JERUSALEM — This week’s bomb explosions in Netanya have given new life to the controversial idea of creating a physical separation between Israelis and Palestinians.

Deeming it the best way to protect against terror attacks, numerous officials in successive Israeli governments have suggested erecting a fence along the border between Israel and the West Bank.

While some Israelis view the idea against the backdrop of security concerns, Palestinians, despite their eagerness to proclaim their political independence, say separation would be tantamount to economic strangulation.

In one of the rare occasions when they agree with the Palestinians, Jewish settlers in the West Bank also oppose the idea, saying it will forever cut them off from the Jewish state.

The proposal came up again Sunday, within hours after the explosions.

“I think we must move forward and view the separation as a central objective when we reach a final agreement with the Palestinians,” said Communications Minister Benjamin Ben-Eliezer.

Three weeks ago, anticipating the start of the final-status negotiations, Prime Minister Ehud Barak pulled the separation idea out of the political deep freeze.

“A fence should set a border between the Palestinian entity and the State of Israel,” Barak said.

He made a point of adding: “The fence will not be hostile and should allow for cooperation.”

Barak explained he was bringing up the separation idea at the start of the final-status talks in order to provide a “technical solution” that could be “translated” into practical terms during the negotiations.

The idea of separation is as old as the Israeli administration of the West Bank.

It goes back to the 1967 Six-Day War, when then-Defense Minister Moshe Dayan called for opening borders between Israel and the territories.

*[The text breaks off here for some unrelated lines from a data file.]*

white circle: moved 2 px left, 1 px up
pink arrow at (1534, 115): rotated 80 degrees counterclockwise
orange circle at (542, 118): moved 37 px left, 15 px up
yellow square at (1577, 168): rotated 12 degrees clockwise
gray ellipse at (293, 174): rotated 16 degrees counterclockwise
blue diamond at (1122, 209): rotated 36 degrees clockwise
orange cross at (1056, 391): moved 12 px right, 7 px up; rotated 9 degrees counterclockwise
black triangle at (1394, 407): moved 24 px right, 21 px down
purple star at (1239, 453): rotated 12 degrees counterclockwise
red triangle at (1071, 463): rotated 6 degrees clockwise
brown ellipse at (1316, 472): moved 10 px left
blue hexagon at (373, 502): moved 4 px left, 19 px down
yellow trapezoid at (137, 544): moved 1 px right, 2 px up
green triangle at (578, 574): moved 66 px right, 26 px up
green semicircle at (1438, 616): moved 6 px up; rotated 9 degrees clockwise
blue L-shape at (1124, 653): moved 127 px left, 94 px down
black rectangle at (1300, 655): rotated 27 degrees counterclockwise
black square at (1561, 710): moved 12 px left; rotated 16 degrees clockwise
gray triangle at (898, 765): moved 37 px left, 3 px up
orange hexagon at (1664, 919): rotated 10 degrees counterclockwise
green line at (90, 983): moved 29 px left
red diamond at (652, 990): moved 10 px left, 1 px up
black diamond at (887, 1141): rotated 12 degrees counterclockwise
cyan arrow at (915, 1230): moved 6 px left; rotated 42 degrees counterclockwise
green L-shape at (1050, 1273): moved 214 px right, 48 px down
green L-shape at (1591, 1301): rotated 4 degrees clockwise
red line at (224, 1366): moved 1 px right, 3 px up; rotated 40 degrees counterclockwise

The idea, which carried the day, ran contrary to the opposition led by then Finance Minister Pinchas Sapir, who wanted separation.

In his comments three weeks ago, Barak was reviving the separation proposal put forward by then-Public Security Minister Moshe Shahal in 1996, following a series of devastating terror attacks in which suicide bombers killed 59 Israelis and wounded some 220 others.

The Shahal proposal called for erecting a fence along Israel’s approximately 190-mile future border with the West Bank, similar to the fence along its border with the Gaza Strip.

It also called for some 15 to 18 checkpoints along the border, with similar arrangements to be made around Jerusalem.

To avoid infiltration, border patrol units, thermal detection devices and reconnaissance planes would be employed to prevent any unauthorized crossings.

The fence would cost a projected $300 million.

Three years ago, a delegation of senior Israeli police officials visited the border between the United States and Mexico to learn from the American experience.

Despite the difficulties that U.S. immigration officials encounter, the Israelis went back with the conclusion Israel could at least equal what the United States is doing along a border that is 10 times longer.

The separation concept is problematic for Israeli supporters of a “Greater Israel” because it would mean that Israel has accepted the 1967 borders.

This reason is why former Prime Minister Benjamin Netanyahu said his government would not follow the separation concept of the previous Labor administration.

“I foresee a settlement in which there are two living entities that are integrated with one another,” he said, dismissing the separation idea.

However, following a number of terrorist attacks against Israel, Netanyahu changed his mind.

He instructed the defense establishment to prepare blueprints for a physical separation and to impose stricter limitations on the entry of Palestinians into Israel.

This possibility is what the Palestinians fear most.

“The present economic conditions in the Palestinian Authority are worse than during the Israeli occupation, and most Palestinians fear that things will get worse,” Hisham Awartani, head of the economics department at Najah University in Nablus, said last week.

Speaking recently on separation, Barak did not elaborate on the issue, which generated suspicions that he was not quite sure what exactly he had in mind.